Pakistan managing relations in a complex world
Pakistan’s leadership has a strong multidimensional relationship with China spanning 56 years with strong political, economic and strategic dimensions. The Pakistani leadership maintains a close liaison with Chinese leaders and would normally take similar positions on major global issues. The China Pakistan Economic Corridor (CPEC), has been the lead program through which Beijing has invested over the years, nearly $28 billion in strengthening Pakistan’s energy and physical infrastructure. As recently mentioned by Planning Minister Ahsan Iqbal: “CPEC would turn ties between Pakistan-China into a long-term strategic economic partnership.” The program and strong relationship with Beijing have bipartisan support and the full backing of the military. The present Muslim league led coalition in particular values the relations even more. And the Chinese leadership feel they have more experience in managing projects and are comfortable working with them and expect that they would pursue the programs diligently.
Common security interests add further glue to the Pakistan-China relationship. The Sino-Indian war in 1962 over the disputed Himalayan border and the more recent Chinese and India skirmishes along the Sino-Indian border in 2020, are events that had a pronounced effect on their relations.
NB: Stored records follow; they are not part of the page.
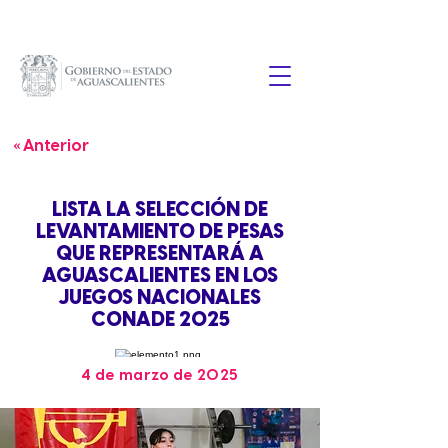
« Anterior
LISTA LA SELECCIÓN DE
LEVANTAMIENTO DE PESAS
QUE REPRESENTARÁ A
AGUASCALIENTES EN LOS
JUEGOS NACIONALES
CONADE 2025
4 de marzo de 2025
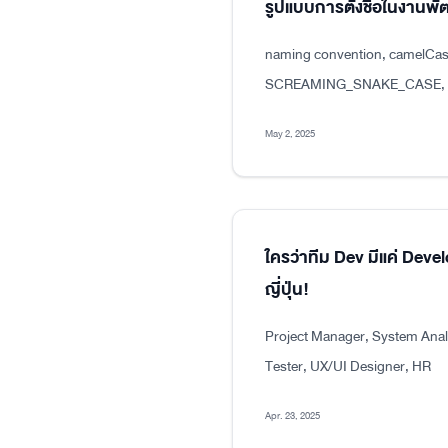
รูปแบบการตั้งชื่อในงาน
naming convention, camelCas
SCREAMING_SNAKE_CASE, dot
May 2, 2025
ใครว่าทีม Dev มีแค่ Dev
ญี่ปุ่น!
Project Manager, System Analy
Tester, UX/UI Designer, HR
Apr. 23, 2025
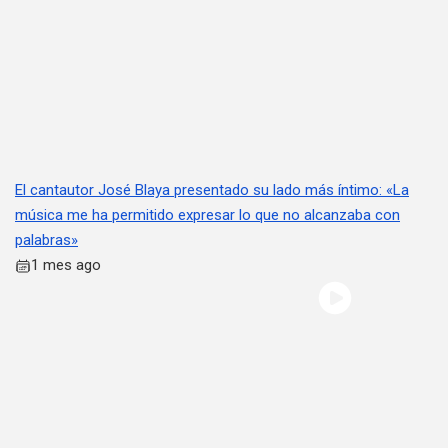
El cantautor José Blaya presentado su lado más íntimo: «La
música me ha permitido expresar lo que no alcanzaba con
palabras»
1 mes ago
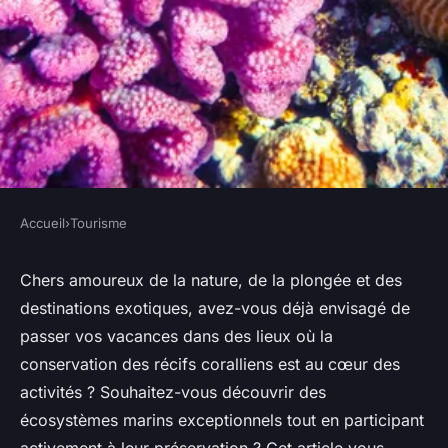
Accueil
›
Tourisme
TOURISME
Quelles sont les destinations
Chers amoureux de la nature, de la plongée et des
destinations exotiques, avez-vous déjà envisagé de
pour des vacances axées sur la
passer vos vacances dans des lieux où la
préservation des récifs
conservation des récifs coralliens est au cœur des
coralliens ?
activités ? Souhaitez-vous découvrir des
écosystèmes marins exceptionnels tout en participant
Elena
•
7 janvier 2024
•
5 min de lecture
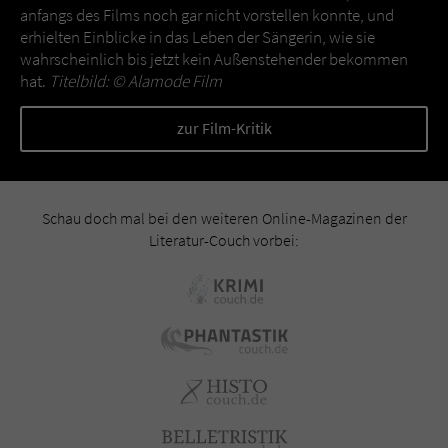
anfangs des Films noch gar nicht vorstellen konnte, und
erhielten Einblicke in das Leben der Sängerin, wie sie
wahrscheinlich bis jetzt kein Außenstehender bekommen
hat.
Titelbild: ©
Alamode Film
zur Film-Kritik
Schau doch mal bei den weiteren Online-Magazinen der
Literatur-Couch vorbei:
China remains among India’s leading trade partners. But at the strategic level, India and China are adversaries, with the former close to the US and a member of the Quadrilateral Security Dialogue (QSD), commonly known as QUAD-- an anti-Chinese group of major countries that includes Japan, Australia, New Zealand, India and the US.
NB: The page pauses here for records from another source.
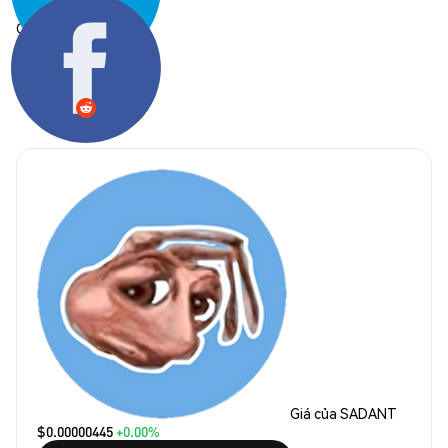
Chia sẻ:
Giá của SADANT
$0.00000445
+0.00%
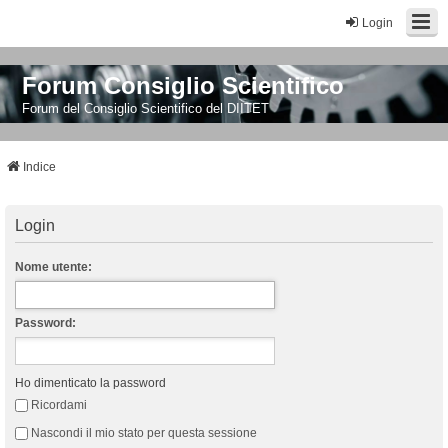
Login
Forum Consiglio Scientifico
Forum del Consiglio Scientifico del DIITET
Indice
Login
Nome utente:
Password:
Ho dimenticato la password
Ricordami
Nascondi il mio stato per questa sessione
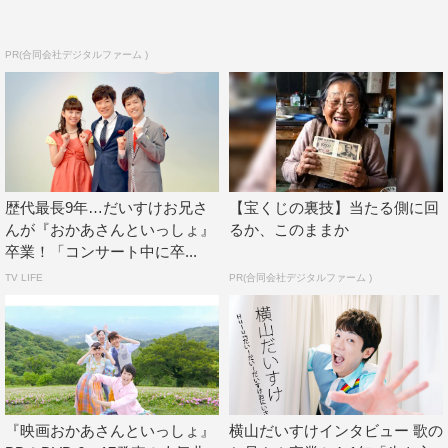
けたらなと思っています。引き続きよろしくお願いいたし
ます」とメッセージを伝えた。
PR(合同会社デジタルファーム )
小野の最後の出演は4月2日（土）の放送となり、番組の最
後にながたが登場し、バトンタッチをする予定だ。ながた
は4月4日（月）の放送から、本格的に歌のお姉さんとして
の出演がスタート。同日には妖怪、動物、植物など、多様
な種族のキャラクターたちがお互いを理解しようと心を育
歴代最長9年…だいすけお兄さ
【宝くじの裏技】当たる側に回
んが『おかあさんといっしょ』
るか、このままか
て合っていく新たな人形劇「ファンターネ！」もスタート
卒業！「コンサート中に卒...
する。
TV LIFE
PR(合同会社デジタルファーム )
『映画おかあさんといっしょ』
横山だいすけインタビュー 歌の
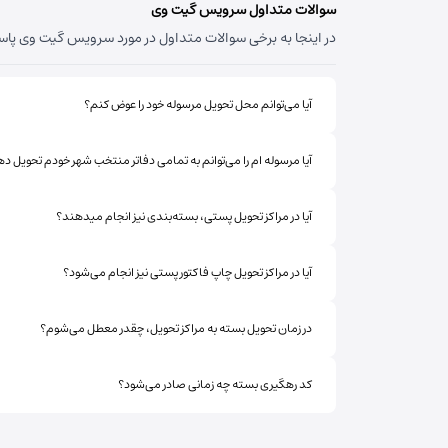
سوالات متداول سرویس گیت وی
در اینجا به برخی سوالات متداول در مورد سرویس گیت وی پاسخ 
آیا می‌توانم محل تحویل مرسوله خود را عوض کنم؟
آیا مرسوله ام را می‌توانم به تمامی دفاتر منتخب شهر خودم تحویل د
آیا در مراکز تحویل پستی، بسته‌بندی نیز انجام میدهند؟
آیا در مراکز تحویل چاپ فاکتور پستی نیز انجام می‌شود؟
در زمان تحویل بسته به مراکز تحویل، چقدر معطل می‌شوم؟
کد رهگیری بسته چه زمانی صادر می‌شود؟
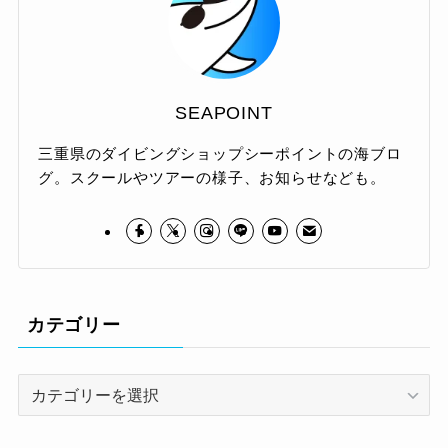
SEAPOINT
三重県のダイビングショップシーポイントの海ブロ
グ。スクールやツアーの様子、お知らせなども。
カテゴリー
カ
テ
ゴ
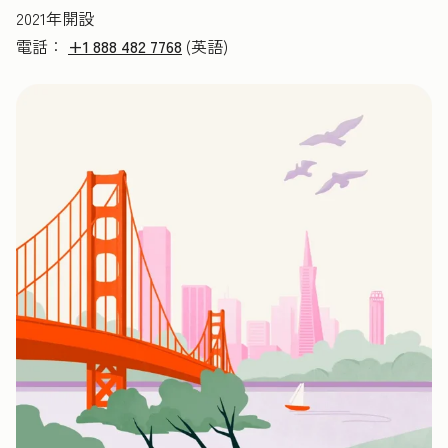
2021年開設
電話：
+1 888 482 7768
(英語)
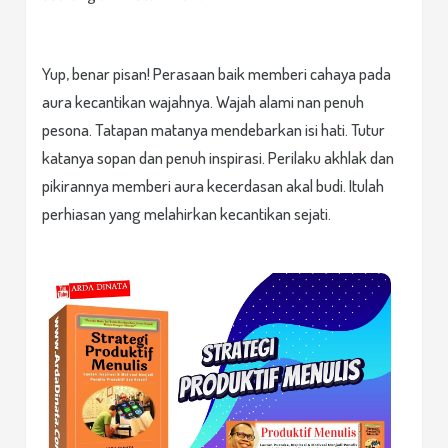
Yup, benar pisan! Perasaan baik memberi cahaya pada
aura kecantikan wajahnya. Wajah alami nan penuh
pesona. Tatapan matanya mendebarkan isi hati. Tutur
katanya sopan dan penuh inspirasi. Perilaku akhlak dan
pikirannya memberi aura kecerdasan akal budi. Itulah
perhiasan yang melahirkan kecantikan sejati.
By and large, China and Pakistan try to align their policies on most international issues. China supports Pakistan’s position on Kashmir and has reinforced its stand on global forums. The blatant human rights violations in the Indian-administered territory in Kashmir has failed to move the conscience of the world. Even the West, normally at the forefront in promoting human rights is silent. Expediency seems to trump principle. Pakistan, like most nations, does not recognize Taiwan as an independent state and has no dealings with it.
Interestingly, there is unanimity among Pakistan’s major decision makers – political, military and bureaucracy – that the country should simultaneously maintain a good functional relationship with the US.
China is also Pakistan’s main arms supplier. After the Indo-Pakistan war of 1965, when the US and West placed arms’ embargoes, it has been mainly relying on China for its defense needs and especially for major defense systems of the three services. Pakistan’s main battle tank, Al Khalid MBT 2000, was developed with close cooperation between the two countries. Similarly, for the Pakistan airforce, the JS-17 fighter aircraft, a joint venture between China and Pakistan was inducted by Pakistan’s airforce. Lately, the J-10C Fighter Jets of Chinese origin have been inducted and facilities for its overhaul and repair at the aeronautical complex are being established. Similarly, the Pakistan Navy has in its fleet frigates and submarines of Chinese origin. The attractive feature of collaboration with China is the assistance it has provided in development of indigenous capability and greater reliability in logistics and back-up support.
The two countries also collaborate closely on nuclear energy and four of the plants built with Chinese assistance located in Chashma make a modest contribution by feeding the national energy grid.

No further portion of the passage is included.